(The problem): Repeat exactly the lines that run from the one containing "Zmiany w k.p.c." to the end of the data, and leave out all others.

*** Data ***

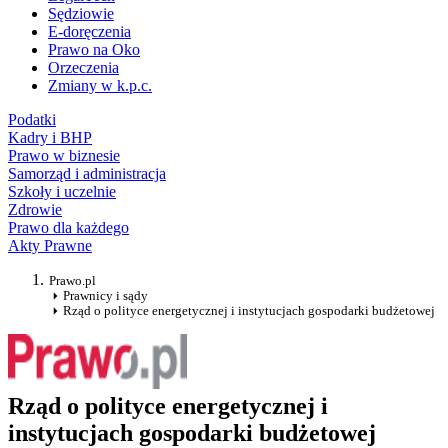
Sędziowie
E-doręczenia
Prawo na Oko
Orzeczenia
Zmiany w k.p.c.
Podatki
Kadry i BHP
Prawo w biznesie
Samorząd i administracja
Szkoły i uczelnie
Zdrowie
Prawo dla każdego
Akty Prawne
Prawo.pl
Prawnicy i sądy
Rząd o polityce energetycznej i instytucjach gospodarki budżetowej
Rząd o polityce energetycznej i
instytucjach gospodarki budżetowej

*** End of Data ***

(Reply):
Zmiany w k.p.c.
Podatki
Kadry i BHP
Prawo w biznesie
Samorząd i administracja
Szkoły i uczelnie
Zdrowie
Prawo dla każdego
Akty Prawne
Prawo.pl
Prawnicy i sądy
Rząd o polityce energetycznej i instytucjach gospodarki budżetowej
Rząd o polityce energetycznej i
instytucjach gospodarki budżetowej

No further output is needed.